Saturday, September 20, 2014

Getting Back on Track

It's been hard finding the time to sit every day. I have let work take over my life, and I am feeling the effect. The spaciousness that used to permeate my days has gone. Instead, weariness and restlessness. It is as if my constantly stimulated mind is on overdrive. I then think about all the others whose demanding lives are also playing tricks on them. Care workers who sometimes hold two jobs to make ends meet, and function on 3 to 4 hours of sleep every night. Exhausted new moms whose new babies won't stop crying, and with no grandma nearby to help out. Med residents on duty 36 hour straight. Sandwiched daughters spread too thin between their teenage children and their ailing parents.  Young lawyers trying hard to climb up the corporate ladder . . . Very few of us can escape the pressure from living in our task-driven, disenfranchised culture. Such busy-ness is exacting a price. Many of us end up being super-stressed, anxious, depressed, with no end in sight. 

It is ironic that neuroscience is coming up with more and more studies showing the power of mindfulness practice to reduce such stress. We know mindfulness can save our health, both mental and physical. It can help us find more joy. It can repair our frayed telomeres. The problem is how to find the time and motivation to practice every day. Superseding the time issue, is the need to feel compelled enough to make the necessary effort. Looking back on my years as a meditator, I can see a pattern. Times of intense practice, followed by waning in my dedication, then having to suffer the consequences, until the realization one day of needing to get back on track. This is where I am at today. The violence done to myself from not giving my mind enough time to settle every day, is now to intense to be ignored. I love myself too much! 

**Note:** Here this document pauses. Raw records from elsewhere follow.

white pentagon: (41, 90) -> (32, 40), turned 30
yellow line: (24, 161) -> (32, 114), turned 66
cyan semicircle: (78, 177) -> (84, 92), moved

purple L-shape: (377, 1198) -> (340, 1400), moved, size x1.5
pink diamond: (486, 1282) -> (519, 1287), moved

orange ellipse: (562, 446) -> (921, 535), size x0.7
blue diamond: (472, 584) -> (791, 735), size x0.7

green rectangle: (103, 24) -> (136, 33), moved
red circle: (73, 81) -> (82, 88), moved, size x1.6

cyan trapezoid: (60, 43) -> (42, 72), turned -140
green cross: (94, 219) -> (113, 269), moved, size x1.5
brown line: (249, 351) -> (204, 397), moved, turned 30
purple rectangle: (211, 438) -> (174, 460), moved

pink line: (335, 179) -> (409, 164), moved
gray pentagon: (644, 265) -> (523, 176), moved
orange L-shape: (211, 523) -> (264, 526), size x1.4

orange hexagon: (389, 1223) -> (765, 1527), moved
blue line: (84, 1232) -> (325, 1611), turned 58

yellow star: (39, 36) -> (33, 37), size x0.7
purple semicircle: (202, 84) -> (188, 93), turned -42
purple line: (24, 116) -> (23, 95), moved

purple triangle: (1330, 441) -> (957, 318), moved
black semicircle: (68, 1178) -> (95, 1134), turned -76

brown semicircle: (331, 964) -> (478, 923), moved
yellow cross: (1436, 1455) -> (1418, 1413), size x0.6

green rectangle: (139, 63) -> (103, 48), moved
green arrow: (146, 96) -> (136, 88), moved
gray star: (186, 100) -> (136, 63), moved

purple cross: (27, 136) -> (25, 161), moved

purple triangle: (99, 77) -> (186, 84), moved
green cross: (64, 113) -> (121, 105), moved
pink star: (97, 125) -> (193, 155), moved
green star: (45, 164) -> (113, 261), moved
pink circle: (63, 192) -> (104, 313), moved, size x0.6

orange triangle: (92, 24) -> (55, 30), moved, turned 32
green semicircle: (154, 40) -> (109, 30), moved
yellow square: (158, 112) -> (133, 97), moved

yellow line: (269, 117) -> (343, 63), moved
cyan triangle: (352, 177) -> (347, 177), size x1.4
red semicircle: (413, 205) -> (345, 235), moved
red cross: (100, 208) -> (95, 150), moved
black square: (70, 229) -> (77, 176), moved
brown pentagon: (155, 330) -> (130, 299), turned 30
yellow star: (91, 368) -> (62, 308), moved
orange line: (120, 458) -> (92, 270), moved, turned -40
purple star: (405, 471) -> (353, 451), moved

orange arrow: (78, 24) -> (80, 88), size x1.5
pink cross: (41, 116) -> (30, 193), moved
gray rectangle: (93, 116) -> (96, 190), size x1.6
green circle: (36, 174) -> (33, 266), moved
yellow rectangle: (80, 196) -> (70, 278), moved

Sitting right now, I let myself feel the pain from always being 'on'. Tight throat, stomach in a knot, tiredness, shallow breath . . . The central nervous system needs to switch from sympathetic to parasympathetic mode. I need to make mindfulness more of a priority every day, and I need to find the time. Now, time is an interesting notion, particularly in regards to practice. No matter how busy I may be with work, the truth is there is still ample opportunities for mindfulness. First, starting in the morning with allowing enough time to sit. When is my first work meeting? How soon do I need to set the alarm? How about foregoing checking and answering emails first thing? Of course, mindfulness is not just about sitting once every day. It needs to be woven into work, and all my other activities. One simple switch  I can make is to cut down on all the times I spend throughout the day surfing the web, whenever I feel I need a break. How about using those periods to quietly sit or practice walking meditation? Good intentions, that need to be acted upon. 

How are you doing with your practice? Do you struggle like I do?